Şimdi, Sayın Bakanım, biz tabii, vatandaşımız çok zor koşullarda ticaret yapıyor, esnafımız zor durumda. 27/2/2003 tarihindeki vergi barışında vatandaşlarımızın, esnafımızın çoğu bu vergi barışından faydalanmak için veyahut devletimize, Hükûmetimize destekçi olmak ve katkı sağlamak için, ben biliyorum ki o günkü koşullarda tüm insanların, çoğunluklu insanların yani vergi barışını... Kendisinin ticaretinde bir yanlışlığı olmasa bile, vergi incelemesinde bir zorluk çekmese bile gittiler başvurdular; buna destekçi... Şahsen ben de o günkü koşullarda defterlerimde, yapmış olduğum ticarette hiçbir yanlışım olmadığı hâlde... Ama şunu biliyorum: Biz 2001 krizinde servetimizin yüzde 50'sini kaybettik. Dedik ki: Ya servetin yüzde 50'sini kaybetmektense biz devletimize, hükûmetimize böyle bir destek sağlarsak biz de kazanacağız, devletimiz de kazanacak düşüncesiyle bunu yaptık. Doğru da oldu. Ama ondan sonra tabii, defalarca aflar geldi. Daha sonraki aflarda insanlar bunu pek fazla şey görmedi çünkü biz 2008-2009 krizini de yaşadık. Bir yüzde 50, yüzde 60 da orada kayba uğradı vatandaşımızın serveti. Nihayetinde, geçen yılki 2015 yarısından bugüne kadar da ülkemizde insanlarımız şunun farkında değiller: Servetlerinin yine yüzde 50'sini kaybettiler. Çünkü dolar 2,35 liradan bugün 3,50 liraya gelmiş durumdadır. Şimdi, siz her ne kadar bu ülkede "Benim servetim yerinde duruyor, gerek mamullerim, gerekse tapulu arazilerim yerinde duruyor." deseniz de servetinin yüzde 50'sini kaybetmiştir, bu bir gerçektir.

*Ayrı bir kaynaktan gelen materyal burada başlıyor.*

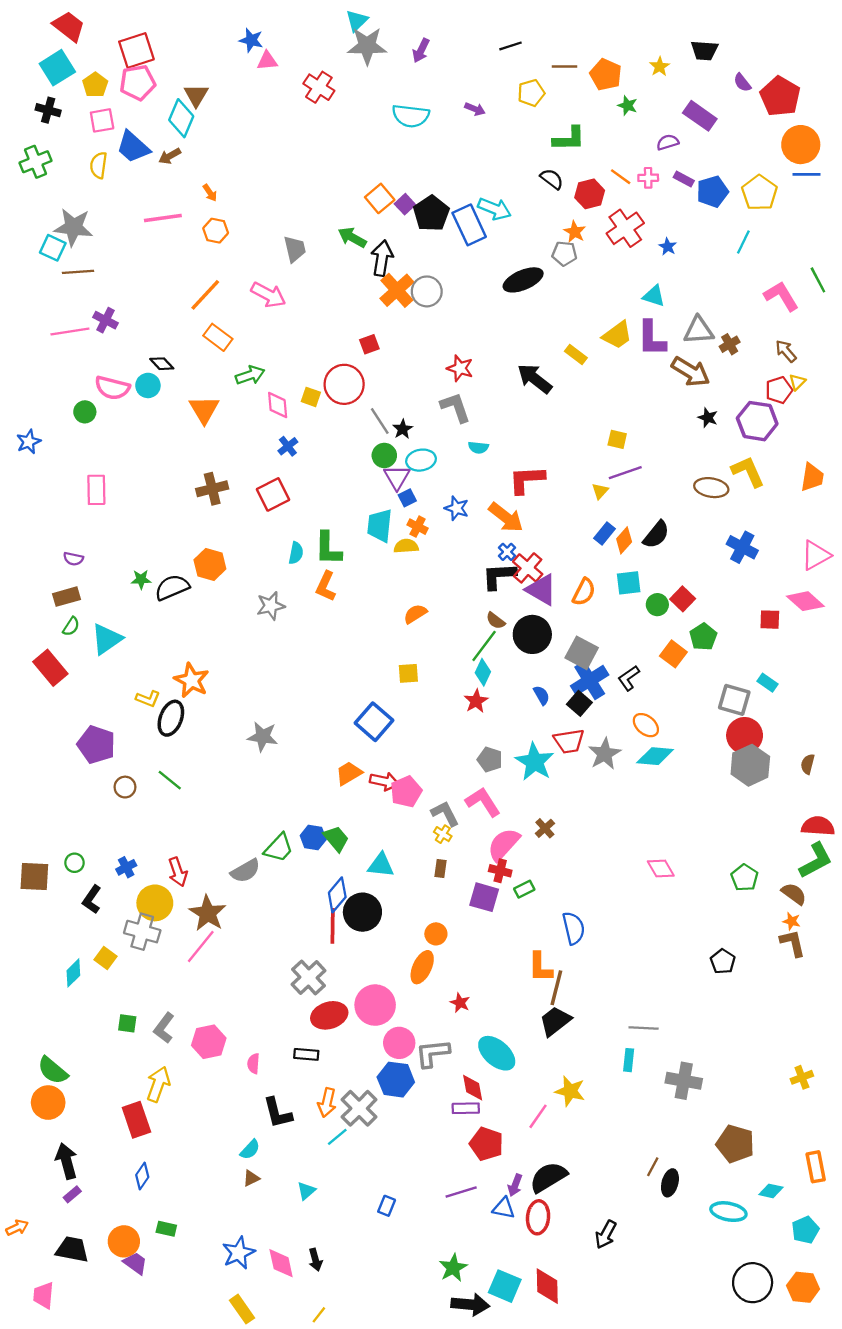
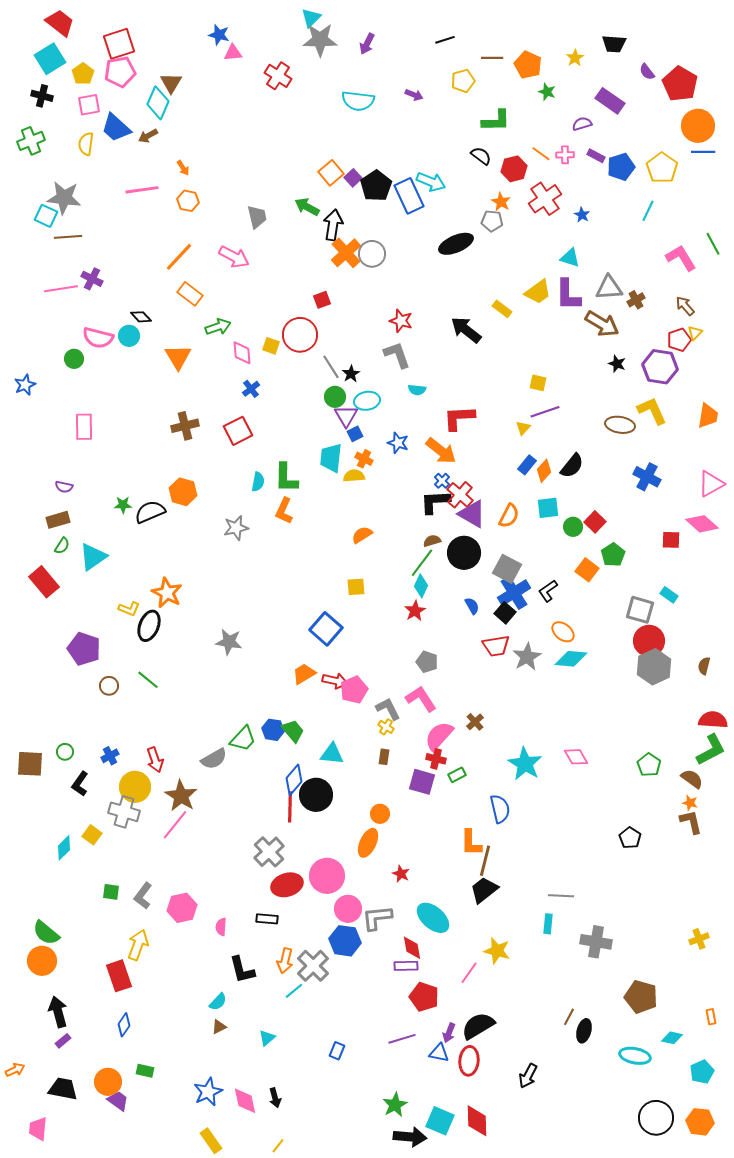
brown semicircle: (496, 621) -> (432, 541), turned 126
cyan star: (535, 762) -> (525, 764), moved
orange rectangle: (816, 1167) -> (711, 1017), size x0.6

Bizim bunu görerek ne yapmamız gerekiyor? Burada yine de vatandaşımızın geleceğini düşünerek son anda siz şöyle bir esnafımıza bir destek yani kredi desteği sağladınız, öyle açıkladınız. Tabii, bu neden böyle oldu diye sormuyoruz yani bu KOSGEB'in hazırladığı 50 bin TL'lik... Ama şu bir gerçektir Sayın Bakanım: Umut vermek çok kötüdür yani insanlara umut dağıtmak çok iyidir ama umutlarını yok edip onları zor durumda bırakmak da kötüdür. Şimdi, Türkiye'de, siz, bugün 15 bin civarında esnafımıza destek vereceksiniz ama ben biliyorum ki 1,5 milyon insanın üzerinde insan krediye başvuracak. Yazık değil midir, yüzde 1 insanımıza dahi ancak destek verilebilecek? Siz yüzde 1 insana destek vereceksiniz yani 50 bin lira kullandıracaksınız, diğer taraftan, yüzde 99 insanımızın umudunu yok edeceksiniz. Bunlar KOSGEB'e başvuruyorlar, günlerini harcıyorlar, zaman veriyorlar, yeniden oradaki, KOSGEB'deki güncellemelerini yaptırıyorlar. Bunların doğru olmadığı ortada. Ben şahsen... Şöyle olabilir: "Yani Türkiye'de biz 15 bin değil de 30 bin veya 5 bin kullandıracağız ama şu kriterdeki esnaflarımıza kullandıracağız." diye bir şekilde yapılandırma yapılırsa ve bu da esnafımız bankaya gittiği zaman önüne çıktığı zaman "Sen bu yapılandırmaya uymuyorsun.", dendiği zaman o da bunu hoş karşılar; siz de, devletimiz de, Hükûmetimiz de zor durumda kalmaz.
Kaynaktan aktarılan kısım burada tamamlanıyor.